The core message must be the same in 20 years' time

Apart from different channels of communication there are different reasons why an NPO/NGO must communicate, says Pereira. "Reasons include for support, to change behavior, or as an advocacy group, but the purpose of the CSI remains the main reason to communicate. No one opens an NPO/NGO because they are a marketer."

Clear communication from a CSI campaign helps NPOs and NGOs understand what the mother brand is about and therefore assists them in approaching the right brand for the right purpose. "For example KFC is about feeding. The brand does not provide infrastructure. Therefore NGO/NPOs involved in feeding and not in infrastructure should approach us," says Turnbull.

She says brand building is a long journey during which time you must remain true and consistent to your brand. Pereira agrees saying your core message must be the same in 20 years' time as it is now. "It must last forever even if the nature of your organisation changes. Anglo American started brand building in the 50s through putting out content. The slow dripping of credibility is now at a level that while they are no longer the biggest funder, they still outrank everyone in perceptions."

For a brand to take on cause marketing can be risky

KFC is a strong brand and then it built Add Hope, says Turnbull. "If anything goes wrong with Add Hope, the main KFC brand is affected. For example is a child gets food poisoning it is not the NPO/NGO that is blamed but KFC. Therefore we do a full audit on the NPO/NGO we want to take on and do take on and they sign a contract. We also assist in up skilling them on reporting.
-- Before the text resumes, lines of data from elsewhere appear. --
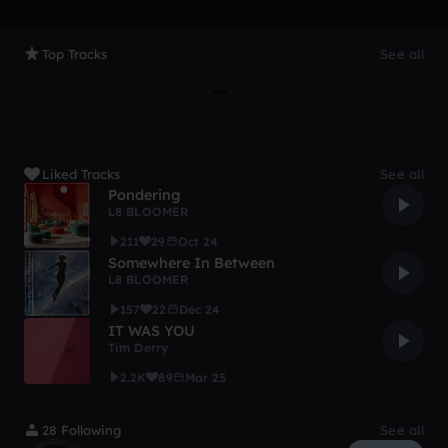
Top Tracks
See all
Liked Tracks
See all
Pondering
L8 BLOOMER
211
29
Oct 24
Somewhere In Between
L8 BLOOMER
157
22
Dec 24
IT WAS YOU
Tim Derry
2.2K
89
Mar 25
28 Following
See all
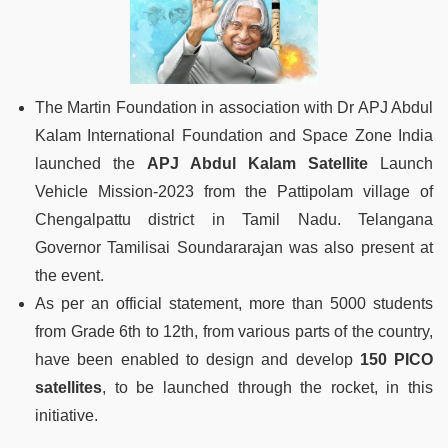
The Martin Foundation in association with Dr APJ Abdul
Kalam International Foundation and Space Zone India
launched the
APJ Abdul Kalam Satellite
Launch
Vehicle Mission-2023 from the Pattipolam village of
Chengalpattu district in Tamil Nadu. Telangana
Governor Tamilisai Soundararajan was also present at
the event.
As per an official statement, more than 5000 students
from Grade 6th to 12th, from various parts of the country,
have been enabled to design and develop
150 PICO
satellites
, to be launched through the rocket, in this
initiative.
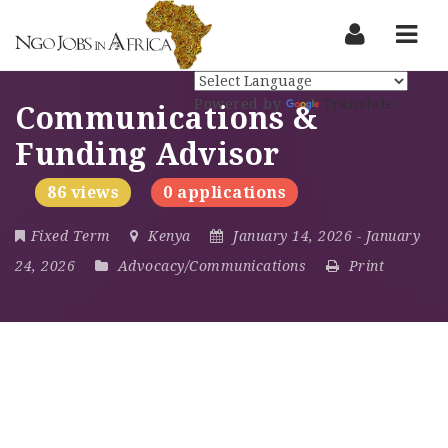
Nav
Powered by
Translate
Communications &
Funding Advisor
86 views
0 applications
Fixed Term
Kenya
January 14, 2026
- January
24, 2026
Advocacy/Communications
Print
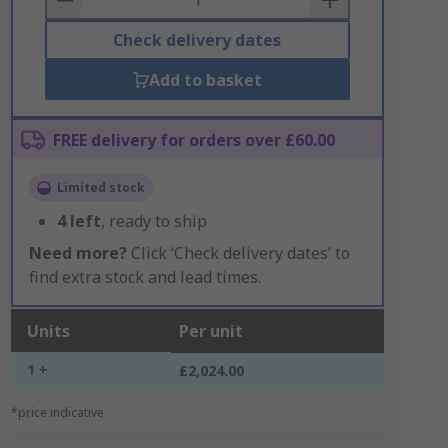
Check delivery dates
Add to basket
FREE delivery for orders over £60.00
Limited stock
4
left
, ready to ship
Need more?
Click ‘Check delivery dates’ to
find extra stock and lead times.
Units
Per unit
1 +
£2,024.00
*price indicative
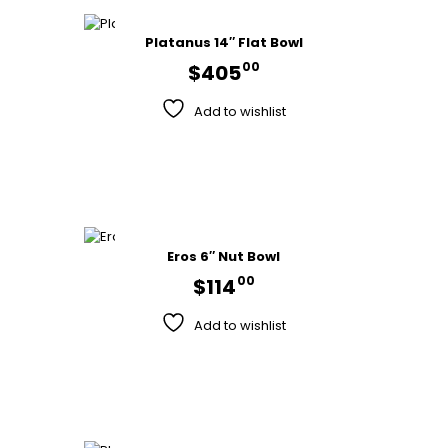
Platanus 14″ Flat Bowl
00
$
405
Add to wishlist
Eros 6″ Nut Bowl
00
$
114
Add to wishlist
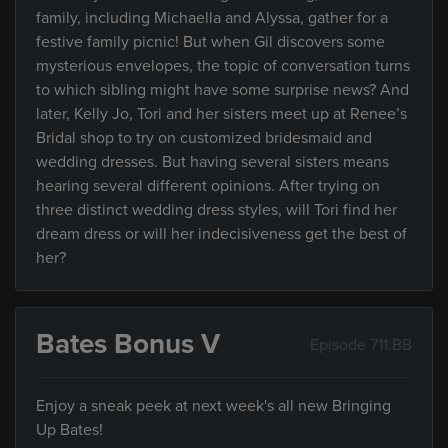
family, including Michaella and Alyssa, gather for a
festive family picnic! But when Gil discovers some
mysterious envelopes, the topic of conversation turns
to which sibling might have some surprise news? And
later, Kelly Jo, Tori and her sisters meet up at Renee’s
Bridal shop to try on customized bridesmaid and
wedding dresses. But having several sisters means
hearing several different opinions. After trying on
three distinct wedding dress styles, will Tori find her
dream dress or will her indecisiveness get the best of
her?
Bates Bonus V
Episode 711.BB
Enjoy a sneak peek at next week's all new Bringing
Up Bates!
KFC donate the funds to Add Hope and reports on where that funding is going to its customers. Therefore our NPO/NGOs have to report to us on how the money is used. The money trail audit is very important."

She says there are more corporates in the CSI space today, as it is part of the score card for business, but many are realising that good CSI does make a difference to their business. Sliver agrees, but says too often they battle to get their clients to see the benefits of CSI, while at the same time they find many CSI practitioners or organisations do not see the need to build a brand.

NPO/NGOs to be cheekier, to up their game

Pereira believes NPO/NGOs could be cheekier. "Go to your supporter or funder and ask for your logo to be at their event, television commercial, newsletter, etc. They will probably like the idea."

Turnbull believes NPO/NGOs need to up their game. "While I understand that resources are an issue when it comes to marketing, NPOs operate in a market that is very saturated, and so a good proposal that communicates what the NPO does, its core purpose, its strategy and how the partnership will benefit the funder and the NPO."

A visual depiction of what a NPO does works well for her she says. "For example an infographic. All the time while doing all of this, you must build the mother brand".

About Danette Breitenbach

Danette Breitenbach was the editor and publisher of Advantage, the publication that served the marketing, media and advertising industry in southern Africa. Before her editorship, she was deputy-editor as well as freelancing for over a year on the publication before that. She has worked extensively in print media, mainly B2B, in the fields of marketing, mining, disability marketing, advertising and media.